#### Data for analysis

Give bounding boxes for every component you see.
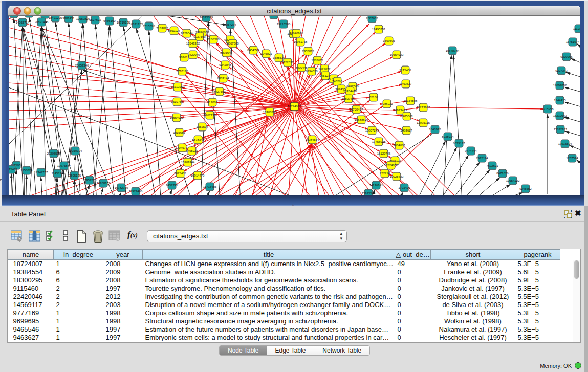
svg-text:18807249: 18807249 xyxy=(365,129,379,132)
svg-text:10973493: 10973493 xyxy=(394,108,407,112)
svg-text:6879197: 6879197 xyxy=(453,142,465,145)
svg-text:9115400: 9115400 xyxy=(400,69,412,72)
svg-text:17359924: 17359924 xyxy=(69,149,82,152)
svg-text:1267534: 1267534 xyxy=(566,157,578,160)
svg-text:14055714: 14055714 xyxy=(16,21,30,24)
svg-text:1916685: 1916685 xyxy=(173,131,185,134)
svg-text:8471626: 8471626 xyxy=(496,172,509,175)
svg-text:9245652: 9245652 xyxy=(519,187,532,190)
svg-text:8878342: 8878342 xyxy=(192,138,204,141)
svg-text:14136141: 14136141 xyxy=(369,184,383,187)
svg-text:19384554: 19384554 xyxy=(306,138,319,141)
svg-text:7357274: 7357274 xyxy=(224,23,236,26)
svg-text:16782759: 16782759 xyxy=(115,186,128,189)
svg-text:2718170: 2718170 xyxy=(176,70,188,73)
svg-text:9457741: 9457741 xyxy=(166,184,178,187)
svg-text:8322037: 8322037 xyxy=(281,61,294,64)
svg-text:12975115: 12975115 xyxy=(417,121,430,124)
svg-text:1112853: 1112853 xyxy=(573,27,580,30)
svg-text:8875645: 8875645 xyxy=(220,51,232,54)
svg-text:12342757: 12342757 xyxy=(34,171,48,174)
svg-text:8990448: 8990448 xyxy=(295,66,308,69)
svg-text:8454749: 8454749 xyxy=(247,49,259,52)
svg-text:10648784: 10648784 xyxy=(446,49,460,52)
svg-text:10154808: 10154808 xyxy=(404,99,418,102)
svg-text:1640932: 1640932 xyxy=(429,128,441,131)
svg-text:10654122: 10654122 xyxy=(506,179,520,182)
svg-text:1156829: 1156829 xyxy=(21,169,33,172)
svg-text:18431205: 18431205 xyxy=(49,16,62,19)
svg-text:17957225: 17957225 xyxy=(83,179,97,182)
svg-text:3267130: 3267130 xyxy=(204,114,216,117)
svg-text:15751074: 15751074 xyxy=(566,40,580,43)
svg-text:1353594: 1353594 xyxy=(196,125,208,128)
svg-text:17756928: 17756928 xyxy=(372,140,386,143)
svg-text:20053346: 20053346 xyxy=(75,64,89,67)
svg-text:7163822: 7163822 xyxy=(156,27,168,30)
svg-text:7515526: 7515526 xyxy=(143,25,155,28)
svg-text:7955812: 7955812 xyxy=(302,50,314,53)
svg-text:8427552: 8427552 xyxy=(213,90,226,93)
svg-text:6466160: 6466160 xyxy=(103,19,116,23)
svg-text:1463627: 1463627 xyxy=(400,129,412,132)
svg-text:19975887: 19975887 xyxy=(57,164,71,167)
svg-text:2867608: 2867608 xyxy=(227,42,239,45)
svg-text:10807487: 10807487 xyxy=(342,97,356,100)
svg-text:10688609: 10688609 xyxy=(355,118,368,121)
svg-text:15692971: 15692971 xyxy=(554,128,568,131)
svg-text:9684067: 9684067 xyxy=(393,144,405,147)
svg-text:16654923: 16654923 xyxy=(170,116,184,119)
svg-text:10543382: 10543382 xyxy=(186,42,200,45)
svg-text:1588520: 1588520 xyxy=(273,56,285,59)
svg-text:1145194: 1145194 xyxy=(52,172,64,175)
svg-text:2803144: 2803144 xyxy=(217,77,229,80)
svg-text:18724007: 18724007 xyxy=(288,105,301,108)
svg-text:19218506: 19218506 xyxy=(277,23,291,26)
svg-text:12093852: 12093852 xyxy=(553,84,567,87)
svg-text:18300295: 18300295 xyxy=(263,111,277,114)
svg-text:1699695: 1699695 xyxy=(383,39,395,42)
svg-text:16120746: 16120746 xyxy=(377,152,391,155)
svg-text:9329966: 9329966 xyxy=(560,55,573,58)
svg-text:15909344: 15909344 xyxy=(181,161,195,164)
svg-text:9242848: 9242848 xyxy=(219,63,231,67)
svg-text:10025433: 10025433 xyxy=(390,175,404,178)
svg-text:6794028: 6794028 xyxy=(306,70,318,73)
svg-text:989612: 989612 xyxy=(179,56,190,59)
svg-text:8186328: 8186328 xyxy=(207,38,220,41)
svg-text:15720407: 15720407 xyxy=(350,108,363,111)
svg-text:9981451: 9981451 xyxy=(62,17,75,20)
svg-text:746266: 746266 xyxy=(332,80,343,83)
svg-text:9474444: 9474444 xyxy=(465,149,477,152)
svg-text:10653826: 10653826 xyxy=(76,17,90,20)
svg-text:16640910: 16640910 xyxy=(290,32,303,35)
svg-text:10671355: 10671355 xyxy=(129,23,143,26)
svg-text:9227343: 9227343 xyxy=(555,69,568,72)
svg-text:9463627: 9463627 xyxy=(400,82,412,85)
svg-text:1610755: 1610755 xyxy=(171,100,183,103)
svg-text:9129544: 9129544 xyxy=(181,32,193,35)
svg-text:12505135: 12505135 xyxy=(68,174,81,177)
svg-text:2087682: 2087682 xyxy=(366,17,378,20)
svg-text:20691406: 20691406 xyxy=(35,20,49,24)
svg-text:8498222: 8498222 xyxy=(186,149,198,152)
svg-text:252214: 252214 xyxy=(380,172,390,175)
svg-text:8813054: 8813054 xyxy=(268,16,280,16)
svg-text:1621072: 1621072 xyxy=(318,68,331,71)
svg-text:12923466: 12923466 xyxy=(129,190,143,193)
svg-text:15913544: 15913544 xyxy=(362,192,376,195)
svg-text:10958107: 10958107 xyxy=(97,182,111,185)
svg-text:16914479: 16914479 xyxy=(191,174,205,177)
svg-text:10719135: 10719135 xyxy=(117,21,130,24)
svg-text:62160: 62160 xyxy=(369,96,378,99)
svg-text:417006: 417006 xyxy=(207,101,218,104)
svg-text:7485063: 7485063 xyxy=(401,115,413,118)
svg-text:8938914: 8938914 xyxy=(442,135,454,138)
svg-text:19654923: 19654923 xyxy=(390,53,404,56)
svg-text:16033809: 16033809 xyxy=(200,16,213,19)
svg-text:7625402: 7625402 xyxy=(174,172,186,175)
svg-text:8660124: 8660124 xyxy=(168,29,180,32)
svg-text:1733426: 1733426 xyxy=(398,186,410,189)
svg-text:1527602: 1527602 xyxy=(89,18,101,21)
svg-text:3915462: 3915462 xyxy=(9,168,17,171)
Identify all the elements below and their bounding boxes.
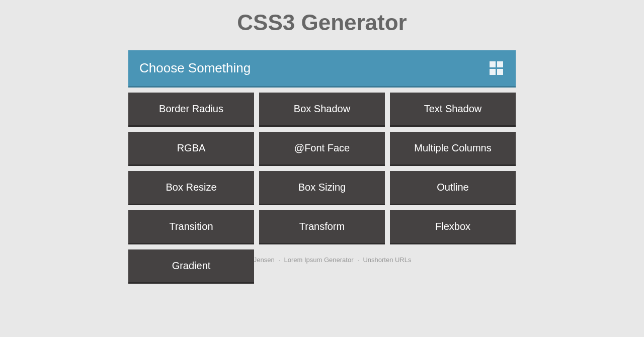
- option-flexbox[interactable]: Flexbox: [390, 210, 516, 244]
- option-gradient[interactable]: Gradient: [128, 249, 254, 284]
- grid-icon[interactable]: [490, 61, 503, 75]
- header-bar[interactable]: Choose Something: [128, 50, 516, 88]
- option-box-shadow[interactable]: Box Shadow: [259, 93, 385, 127]
- option-border-radius[interactable]: Border Radius: [128, 93, 254, 127]
- main-container: Choose Something Border Radius Box Shado…: [128, 50, 516, 284]
- option-rgba[interactable]: RGBA: [128, 132, 254, 166]
- header-prompt: Choose Something: [139, 60, 251, 76]
- option-transform[interactable]: Transform: [259, 210, 385, 244]
- option-transition[interactable]: Transition: [128, 210, 254, 244]
- option-box-sizing[interactable]: Box Sizing: [259, 171, 385, 205]
- option-multiple-columns[interactable]: Multiple Columns: [390, 132, 516, 166]
- option-font-face[interactable]: @Font Face: [259, 132, 385, 166]
- options-grid: Border Radius Box Shadow Text Shadow RGB…: [128, 93, 516, 284]
- option-outline[interactable]: Outline: [390, 171, 516, 205]
- page-title: CSS3 Generator: [0, 0, 644, 50]
- option-text-shadow[interactable]: Text Shadow: [390, 93, 516, 127]
- option-box-resize[interactable]: Box Resize: [128, 171, 254, 205]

########

— Task to complete —
Take every line from the data that includes the word "Border".

— Written solution —
- option-border-radius[interactable]: Border Radius: [128, 93, 254, 127]
- main-container: Choose Something Border Radius Box Shado…: [128, 50, 516, 284]
- options-grid: Border Radius Box Shadow Text Shadow RGB…: [128, 93, 516, 284]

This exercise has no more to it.